- **Description of the task**:
Return every entry exactly as written, with the pictures removed.

- **Material to process**:
>>>

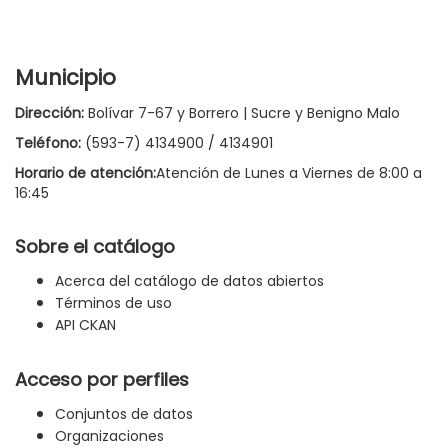
Municipio
Dirección:
Bolívar 7-67 y Borrero | Sucre y Benigno Malo
Teléfono:
(593-7) 4134900 / 4134901
Horario de atención:
Atención de Lunes a Viernes de 8:00 a
16:45
Sobre el catálogo
Acerca del catálogo de datos abiertos
Términos de uso
API CKAN
Acceso por perfiles
Conjuntos de datos
Organizaciones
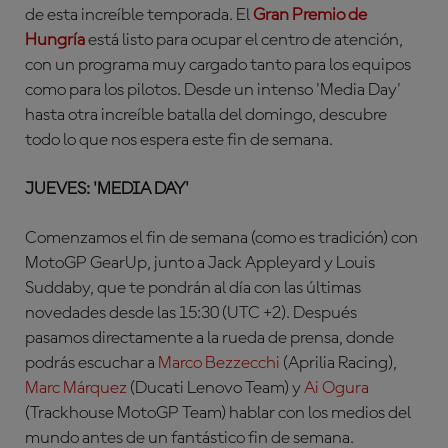
de esta increíble temporada. El
Gran Premio de
Hungría
está listo para ocupar el centro de atención,
con un programa muy cargado tanto para los equipos
como para los pilotos. Desde un intenso 'Media Day'
hasta otra increíble batalla del domingo, descubre
todo lo que nos espera este fin de semana.
JUEVES: 'MEDIA DAY'
Comenzamos el fin de semana (como es tradición) con
MotoGP GearUp, junto a Jack Appleyard y Louis
Suddaby, que te pondrán al día con las últimas
novedades desde las 15:30 (UTC +2). Después
pasamos directamente a la rueda de prensa, donde
podrás escuchar a
Marco Bezzecchi
(Aprilia Racing)
,
Marc Márquez
(Ducati Lenovo Team)
y
Ai Ogura
(Trackhouse MotoGP Team)
hablar con los medios del
mundo antes de un fantástico fin de semana.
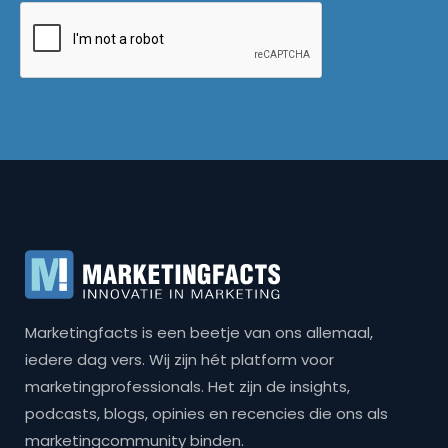
Marketingfacts is een beetje van ons allemaal,
iedere dag vers. Wij zijn hét platform voor
marketingprofessionals. Het zijn de insights,
podcasts, blogs, opinies en recencies die ons als
marketingcommunity binden.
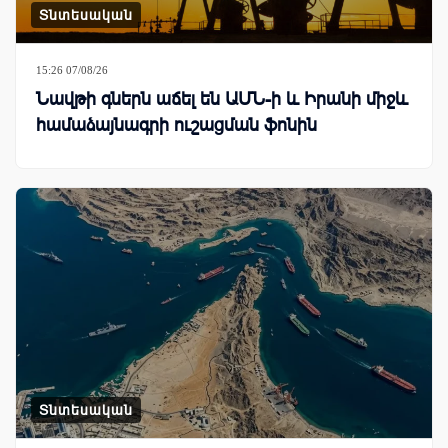
Տնտեսական
15:26 07/08/26
Նավթի գներն աճել են ԱՄՆ-ի և Իրանի միջև
համաձայնագրի ուշացման ֆոնին
Տնտեսական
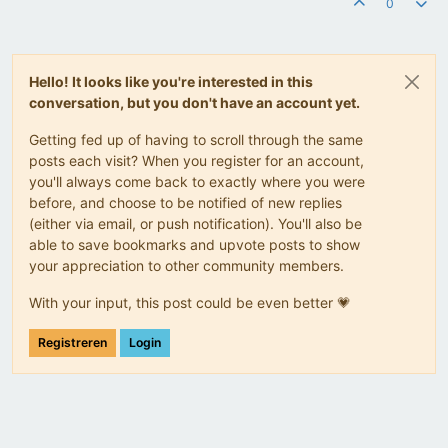
0
Hello! It looks like you're interested in this
conversation, but you don't have an account yet.
Getting fed up of having to scroll through the same
posts each visit? When you register for an account,
you'll always come back to exactly where you were
before, and choose to be notified of new replies
(either via email, or push notification). You'll also be
able to save bookmarks and upvote posts to show
your appreciation to other community members.
With your input, this post could be even better 💗
Registreren
Login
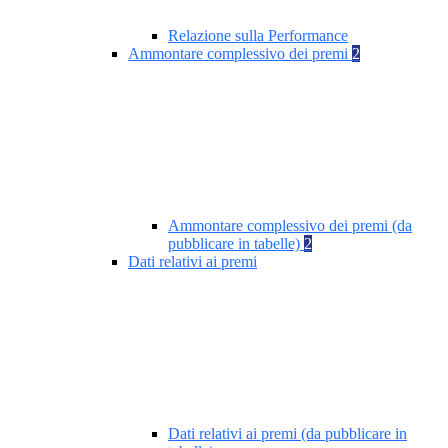
Relazione sulla Performance
Ammontare complessivo dei premi
2
Ammontare complessivo dei premi (da
pubblicare in tabelle)
2
Dati relativi ai premi
Dati relativi ai premi (da pubblicare in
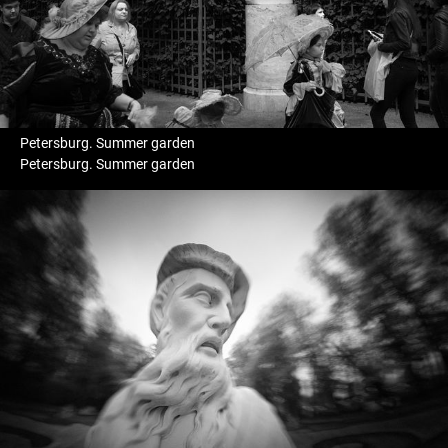
Petersburg. Summer garden
Petersburg. Summer garden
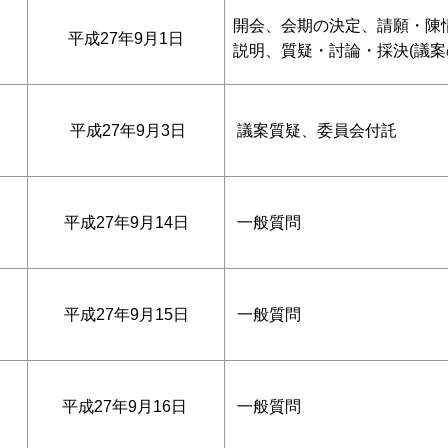
開会、会期の決定、請願・陳情
平成27年9月1日
説明、質疑・討論・採決(議案
平成27年9月3日
議案質疑、委員会付託
平成27年9月14日
一般質問
平成27年9月15日
一般質問
平成27年9月16日
一般質問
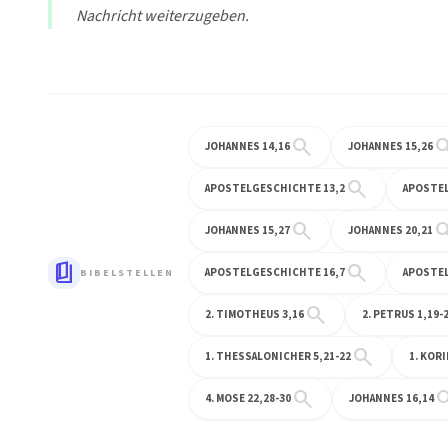
Nachricht weiterzugeben.
search
sea
JOHANNES 14,16
JOHANNES 15,26
search
APOSTELGESCHICHTE 13,2
APOSTEL
search
sea
JOHANNES 15,27
JOHANNES 20,21
book_5
search
APOSTELGESCHICHTE 16,7
APOSTEL
BIBELSTELLEN
search
2. TIMOTHEUS 3,16
2. PETRUS 1,19-
search
1. THESSALONICHER 5,21-22
1. KOR
search
sea
4. MOSE 22,28-30
JOHANNES 16,14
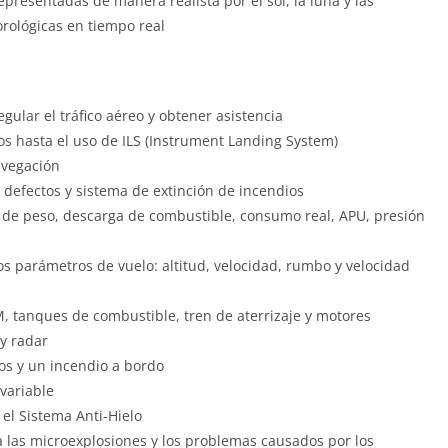
presentadas de manera realista por el sol, la luna y las
orológicas en tiempo real
gular el tráfico aéreo y obtener asistencia
os hasta el uso de ILS (Instrument Landing System)
avegación
defectos y sistema de extinción de incendios
de peso, descarga de combustible, consumo real, APU, presión
los parámetros de vuelo: altitud, velocidad, rumbo y velocidad
M, tanques de combustible, tren de aterrizaje y motores
 y radar
os y un incendio a bordo
 variable
 el Sistema Anti-Hielo
a las microexplosiones y los problemas causados por los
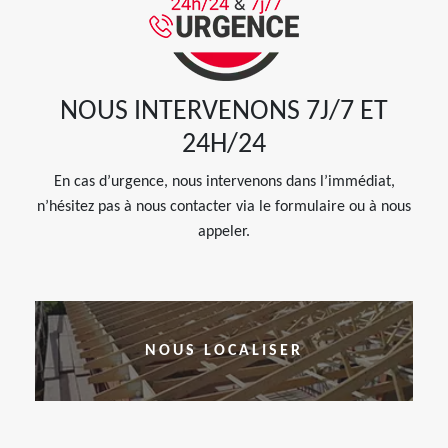
NOUS INTERVENONS 7J/7 ET
24H/24
En cas d’urgence, nous intervenons dans l’immédiat,
n’hésitez pas à nous contacter via le formulaire ou à nous
appeler.
NOUS LOCALISER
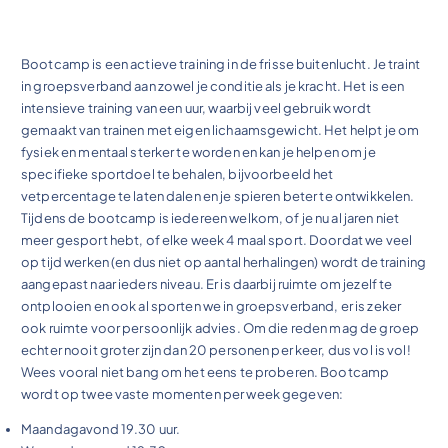
Bootcamp is een actieve training in de frisse buitenlucht. Je traint
in groepsverband aan zowel je conditie als je kracht. Het is een
intensieve training van een uur, waarbij veel gebruik wordt
gemaakt van trainen met eigen lichaamsgewicht. Het helpt je om
fysiek en mentaal sterker te worden en kan je helpen om je
specifieke sportdoel te behalen, bijvoorbeeld het
vetpercentage te laten dalen en je spieren beter te ontwikkelen.
Tijdens de bootcamp is iedereen welkom, of je nu al jaren niet
meer gesport hebt, of elke week 4 maal sport. Doordat we veel
op tijd werken (en dus niet op aantal herhalingen) wordt de training
aangepast naar ieders niveau. Er is daarbij ruimte om jezelf te
ontplooien en ook al sporten we in groepsverband, er is zeker
ook ruimte voor persoonlijk advies. Om die reden mag de groep
echter nooit groter zijn dan 20 personen per keer, dus vol is vol!
Wees vooral niet bang om het eens te proberen. Bootcamp
wordt op twee vaste momenten per week gegeven:
Maandagavond 19.30 uur.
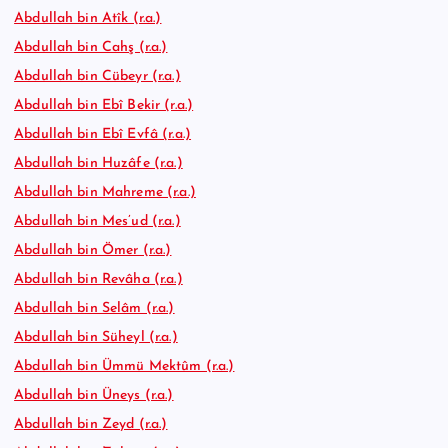
Abdullah bin Atîk (r.a.)
Abdullah bin Cahş (r.a.)
Abdullah bin Cübeyr (r.a.)
Abdullah bin Ebî Bekir (r.a.)
Abdullah bin Ebî Evfâ (r.a.)
Abdullah bin Huzâfe (r.a.)
Abdullah bin Mahreme (r.a.)
Abdullah bin Mes’ud (r.a.)
Abdullah bin Ömer (r.a.)
Abdullah bin Revâha (r.a.)
Abdullah bin Selâm (r.a.)
Abdullah bin Süheyl (r.a.)
Abdullah bin Ümmü Mektûm (r.a.)
Abdullah bin Üneys (r.a.)
Abdullah bin Zeyd (r.a.)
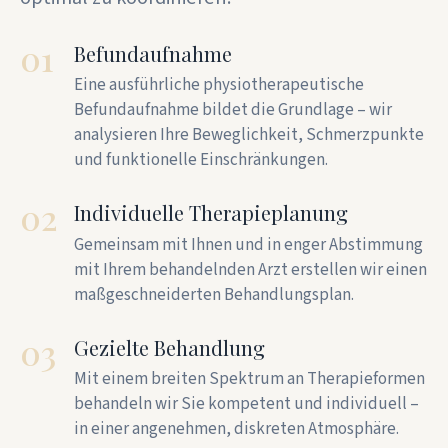
01
Befundaufnahme
Eine ausführliche physiotherapeutische
Befundaufnahme bildet die Grundlage – wir
analysieren Ihre Beweglichkeit, Schmerzpunkte
und funktionelle Einschränkungen.
02
Individuelle Therapieplanung
Gemeinsam mit Ihnen und in enger Abstimmung
mit Ihrem behandelnden Arzt erstellen wir einen
maßgeschneiderten Behandlungsplan.
03
Gezielte Behandlung
Mit einem breiten Spektrum an Therapieformen
behandeln wir Sie kompetent und individuell –
in einer angenehmen, diskreten Atmosphäre.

<<<

- **Output of the exercise**:
Municipio
Dirección:
Bolívar 7-67 y Borrero | Sucre y Benigno Malo
Teléfono:
(593-7) 4134900 / 4134901
Horario de atención:
Atención de Lunes a Viernes de 8:00 a
16:45
Sobre el catálogo
Acerca del catálogo de datos abiertos
Términos de uso
API CKAN
Acceso por perfiles
Conjuntos de datos
Organizaciones
de esta increíble temporada. El
Gran Premio de
Hungría
está listo para ocupar el centro de atención,
con un programa muy cargado tanto para los equipos
como para los pilotos. Desde un intenso 'Media Day'
hasta otra increíble batalla del domingo, descubre
todo lo que nos espera este fin de semana.
JUEVES: 'MEDIA DAY'
Comenzamos el fin de semana (como es tradición) con
MotoGP GearUp, junto a Jack Appleyard y Louis
Suddaby, que te pondrán al día con las últimas
novedades desde las 15:30 (UTC +2). Después
pasamos directamente a la rueda de prensa, donde
podrás escuchar a
Marco Bezzecchi
(Aprilia Racing)
,
Marc Márquez
(Ducati Lenovo Team)
y
Ai Ogura
(Trackhouse MotoGP Team)
hablar con los medios del
mundo antes de un fantástico fin de semana.
Marketingfacts is een beetje van ons allemaal,
iedere dag vers. Wij zijn hét platform voor
marketingprofessionals. Het zijn de insights,
podcasts, blogs, opinies en recencies die ons als
marketingcommunity binden.
Տնտեսական
15:26 07/08/26
Նավթի գներն աճել են ԱՄՆ-ի և Իրանի միջև
համաձայնագրի ուշացման ֆոնին
Տնտեսական
0
Hello! It looks like you're interested in this
conversation, but you don't have an account yet.
Getting fed up of having to scroll through the same
posts each visit? When you register for an account,
you'll always come back to exactly where you were
before, and choose to be notified of new replies
(either via email, or push notification). You'll also be
able to save bookmarks and upvote posts to show
your appreciation to other community members.
With your input, this post could be even better 💗
Registreren
Login
Relazione sulla Performance
Ammontare complessivo dei premi
2
Ammontare complessivo dei premi (da
pubblicare in tabelle)
2
Dati relativi ai premi
Dati relativi ai premi (da pubblicare in
Petersburg. Summer garden
Petersburg. Summer garden
開会、会期の決定、請願・陳情
平成27年9月1日
説明、質疑・討論・採決(議案
平成27年9月3日
議案質疑、委員会付託
平成27年9月14日
一般質問
平成27年9月15日
一般質問
平成27年9月16日
一般質問
Nachricht weiterzugeben.
search
sea
JOHANNES 14,16
JOHANNES 15,26
search
APOSTELGESCHICHTE 13,2
APOSTEL
search
sea
JOHANNES 15,27
JOHANNES 20,21
book_5
search
APOSTELGESCHICHTE 16,7
APOSTEL
BIBELSTELLEN
search
2. TIMOTHEUS 3,16
2. PETRUS 1,19-
search
1. THESSALONICHER 5,21-22
1. KOR
search
sea
4. MOSE 22,28-30
JOHANNES 16,14
presentadas de manera realista por el sol, la luna y las
orológicas en tiempo real
gular el tráfico aéreo y obtener asistencia
os hasta el uso de ILS (Instrument Landing System)
avegación
defectos y sistema de extinción de incendios
de peso, descarga de combustible, consumo real, APU, presión
los parámetros de vuelo: altitud, velocidad, rumbo y velocidad
M, tanques de combustible, tren de aterrizaje y motores
 y radar
os y un incendio a bordo
 variable
 el Sistema Anti-Hielo
a las microexplosiones y los problemas causados por los
NOUS INTERVENONS 7J/7 ET
24H/24
En cas d’urgence, nous intervenons dans l’immédiat,
n’hésitez pas à nous contacter via le formulaire ou à nous
appeler.
NOUS LOCALISER
Bootcamp is een actieve training in de frisse buitenlucht. Je traint
in groepsverband aan zowel je conditie als je kracht. Het is een
intensieve training van een uur, waarbij veel gebruik wordt
gemaakt van trainen met eigen lichaamsgewicht. Het helpt je om
fysiek en mentaal sterker te worden en kan je helpen om je
specifieke sportdoel te behalen, bijvoorbeeld het
vetpercentage te laten dalen en je spieren beter te ontwikkelen.
Tijdens de bootcamp is iedereen welkom, of je nu al jaren niet
meer gesport hebt, of elke week 4 maal sport. Doordat we veel
op tijd werken (en dus niet op aantal herhalingen) wordt de training
aangepast naar ieders niveau. Er is daarbij ruimte om jezelf te
ontplooien en ook al sporten we in groepsverband, er is zeker
ook ruimte voor persoonlijk advies. Om die reden mag de groep
echter nooit groter zijn dan 20 personen per keer, dus vol is vol!
Wees vooral niet bang om het eens te proberen. Bootcamp
wordt op twee vaste momenten per week gegeven:
Maandagavond 19.30 uur.
Abdullah bin Atîk (r.a.)
Abdullah bin Cahş (r.a.)
Abdullah bin Cübeyr (r.a.)
Abdullah bin Ebî Bekir (r.a.)
Abdullah bin Ebî Evfâ (r.a.)
Abdullah bin Huzâfe (r.a.)
Abdullah bin Mahreme (r.a.)
Abdullah bin Mes’ud (r.a.)
Abdullah bin Ömer (r.a.)
Abdullah bin Revâha (r.a.)
Abdullah bin Selâm (r.a.)
Abdullah bin Süheyl (r.a.)
Abdullah bin Ümmü Mektûm (r.a.)
Abdullah bin Üneys (r.a.)
Abdullah bin Zeyd (r.a.)
01
Befundaufnahme
Eine ausführliche physiotherapeutische
Befundaufnahme bildet die Grundlage – wir
analysieren Ihre Beweglichkeit, Schmerzpunkte
und funktionelle Einschränkungen.
02
Individuelle Therapieplanung
Gemeinsam mit Ihnen und in enger Abstimmung
mit Ihrem behandelnden Arzt erstellen wir einen
maßgeschneiderten Behandlungsplan.
03
Gezielte Behandlung
Mit einem breiten Spektrum an Therapieformen
behandeln wir Sie kompetent und individuell –
in einer angenehmen, diskreten Atmosphäre.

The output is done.